Professor Peter Shergold (pictured), the newly appointed Aged Care Reform Implementation Council (ACRIC) chairman, encouraged consumers to challenge the sector.
“[We need to say], don’t tell me this package is good; show me. Don’t claim these measures will create a fairer and equitable society; prove it. Don’t talk; act,” he urged.
DPS News joined delegates as Professor Shergold spoke at the conference, organised by the Department of Health and Ageing, to share ideas and thoughts on the federal government’s $3.7 billion Living Longer. Living Better aged care reform package.
Unveiled in April by Prime Minister Julia Gillard and the Minister for Mental Health and Ageing, Mark Butler, Living Longer. Living Better is a 10-year plan designed to reshape aged care, including a boost to home care, facing workforce challenges and tackling the dementia epidemic.
The two-day conference attracted more than 1,000 delegates to hear from leading experts and advocates in aged care, including Alzheimer’s Australia president, Ita Buttrose, and Ambassador for Ageing, Noeline Brown.

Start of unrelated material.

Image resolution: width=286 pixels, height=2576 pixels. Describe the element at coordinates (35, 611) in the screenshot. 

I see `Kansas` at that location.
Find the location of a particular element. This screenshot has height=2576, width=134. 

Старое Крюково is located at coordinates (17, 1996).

ACRIC will oversee the delivery of the federal government’s Living Longer. Living Better aged care reform package, working closely with the aged care sector through the transition.

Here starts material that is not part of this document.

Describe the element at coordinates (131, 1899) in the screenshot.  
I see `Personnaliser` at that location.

“Governments often promise, but do their words follow-through?” Professor Shergold asked in his first official presentation as ACRIC chairman.
“We know aged care reform is expensive and we know aged care costs are increasing. I see that the Council’s role is to help ensure the best social rates of return on that investment.
“My strong sense is that talking about public policy is relatively easy, but designing public policy is hard and implementing it is even harder,” he confessed.
However, Professor Shergold promised to deliver the Living Longer. Living Better reforms “on schedule and on budget, but most importantly deliver it to the raised expectations of the Australian community”.
“We will be vigilant, careful, action-orientated and flexible. We will be focused on outcomes rather than hung up on process, and performance, not compliance, will be our benchmark,” he said.
He added: “We will work with the sector to manage the transition and our focus will be on the people who make aged care happen.”
In the Minister’s address, Mr Butler said Living Longer. Living Better “deals with all of those challenges and expectations of what aged care should look like, not just for the next few years, but decades to come”.
“Older Australians said to us they didn’t want a system purely built around nursing homes. They want a system which has the objective of allowing them to stay in their homes for as long as possible, for the remainder of their lives.
“We need to do better in attracting and retaining a good and dedicated workforce... if we don’t improve conditions and wages, we’re simply not going to get there,” he added.
The conference, which ends today, is being streamed live online, to better reach those unable to attend the conference.